Supplied data »
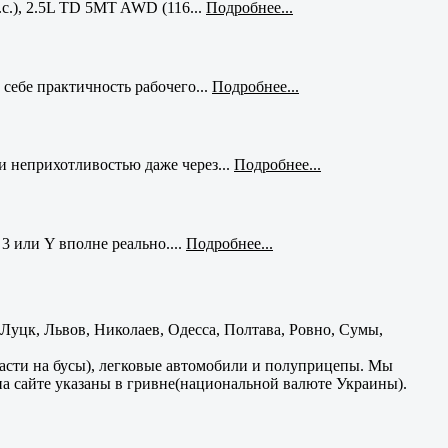
с.), 2.5L TD 5MT AWD (116...
Подробнее...
себе практичность рабочего...
Подробнее...
и неприхотливостью даже через...
Подробнее...
3 или Y вполне реально....
Подробнее...
уцк, Львов, Николаев, Одесса, Полтава, Ровно, Сумы,
части на бусы), легковые автомобили и полуприцепы. Мы
на сайте указаны в гривне(национальной валюте Украины).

Exercise directions »
Every line above goes into the copy unchanged; the pictures do not.

Result of the task »
с.), 2.5L TD 5MT AWD (116...
Подробнее...
себе практичность рабочего...
Подробнее...
и неприхотливостью даже через...
Подробнее...
3 или Y вполне реально....
Подробнее...
уцк, Львов, Николаев, Одесса, Полтава, Ровно, Сумы,
части на бусы), легковые автомобили и полуприцепы. Мы
на сайте указаны в гривне(национальной валюте Украины).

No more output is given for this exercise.